Note nowhere in any of the above defintions is the word intended used (or any similar connotation).
Concomitant was Merriam Webster's word of the day on 03/07/2007, this special privilege afforded the word its own short podcast, which can be found a short way down M-W reference. The podcast relates the Latin roots of the word:
...a descendant of Latin concomitari ("to accompany") and
ultimately of "comes," the Latin word for companion...
The podcast continues to describe two related words:
The two associated words, the verb concomitate, meaning "to
accompany," and another adjective, concomitaneous, meaning "of a
concomitant nature," didn't survive to accompany "concomitant" into
the 18th century.
It is noticeable then that the Latin roots of the word are also absent of any intentional quality.

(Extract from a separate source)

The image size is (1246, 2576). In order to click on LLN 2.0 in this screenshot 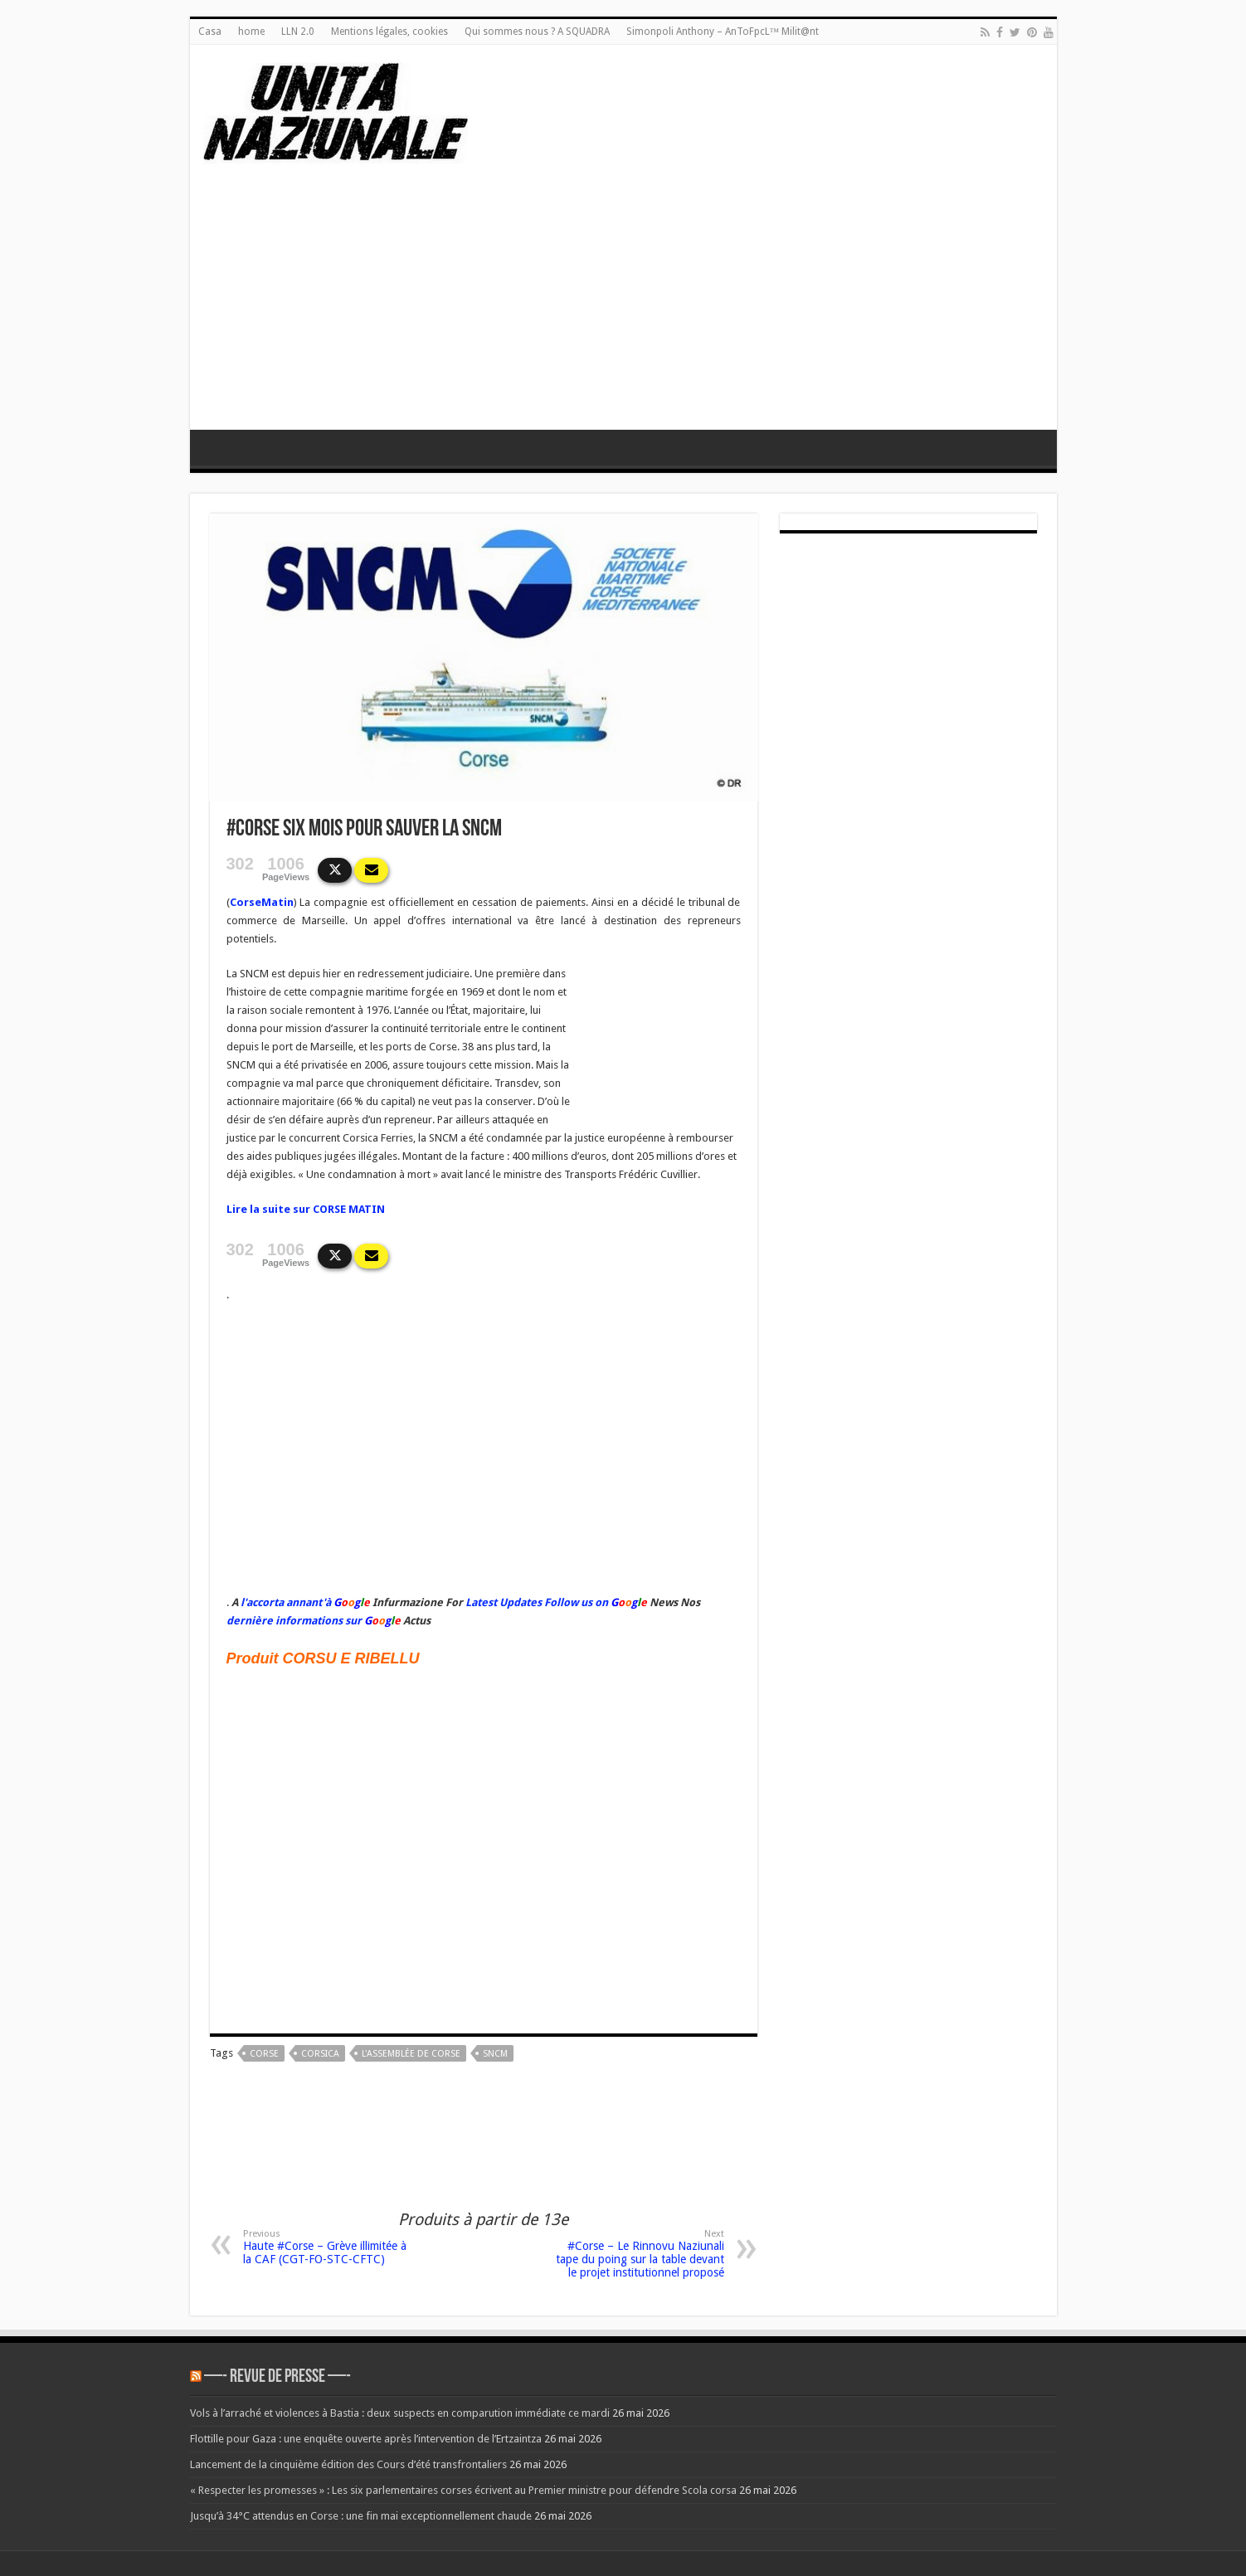, I will do `click(297, 31)`.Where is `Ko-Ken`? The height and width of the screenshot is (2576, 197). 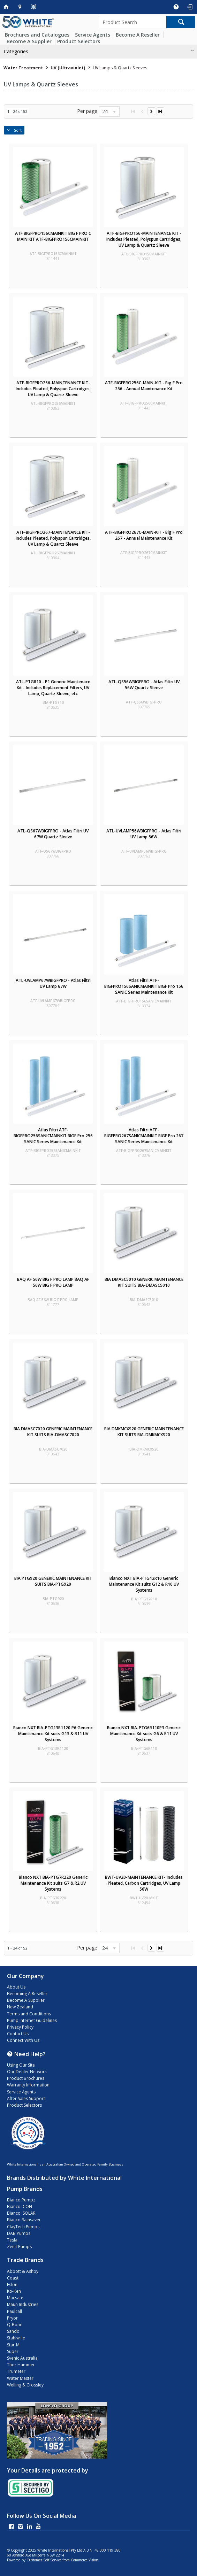 Ko-Ken is located at coordinates (14, 2291).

Steven J. Jensen, in Good and Evil Actions: A Journey Through Saint Thomas Aquinas makes use of the compound adjective concomitant-intentional when describing three scopes of object regarding intention:
We will call these views, respectively, concomitant-intention,
end-intention, and means-intention.
This would make no sense at all if there was some inherent quality of intention in the word concomitant.
Having considered the above we can state with confidence then that there is no intentional quality to the word concomitant.
Concomitant refers to the quality of 'accompanying' (OLD, Merriam-Webster) or 'connect[ing]' (Cambridge). It has nothing at all to do with intention.